=== Task material ===

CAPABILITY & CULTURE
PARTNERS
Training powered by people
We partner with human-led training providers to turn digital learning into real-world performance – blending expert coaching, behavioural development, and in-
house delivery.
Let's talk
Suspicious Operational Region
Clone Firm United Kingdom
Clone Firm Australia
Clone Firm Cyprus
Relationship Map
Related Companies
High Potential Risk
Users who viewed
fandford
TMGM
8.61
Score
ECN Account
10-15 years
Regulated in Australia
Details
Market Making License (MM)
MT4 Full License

===
=== Task material ===

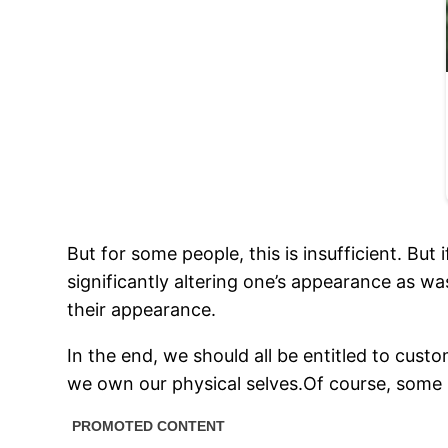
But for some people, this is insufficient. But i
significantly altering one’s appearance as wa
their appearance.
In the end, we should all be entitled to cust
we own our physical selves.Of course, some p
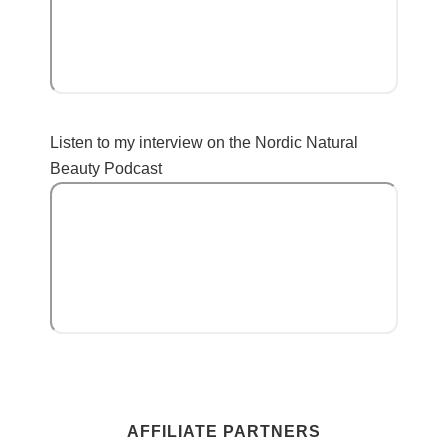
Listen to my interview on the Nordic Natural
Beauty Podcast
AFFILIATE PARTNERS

===

Task:
Please return the lines above that run from the line containing "CAPABILITY & CULTURE" to the line containing "MT4 Full License", inclusive, exactly and with no other lines.

Completed task:
CAPABILITY & CULTURE
PARTNERS
Training powered by people
We partner with human-led training providers to turn digital learning into real-world performance – blending expert coaching, behavioural development, and in-
house delivery.
Let's talk
Suspicious Operational Region
Clone Firm United Kingdom
Clone Firm Australia
Clone Firm Cyprus
Relationship Map
Related Companies
High Potential Risk
Users who viewed
fandford
TMGM
8.61
Score
ECN Account
10-15 years
Regulated in Australia
Details
Market Making License (MM)
MT4 Full License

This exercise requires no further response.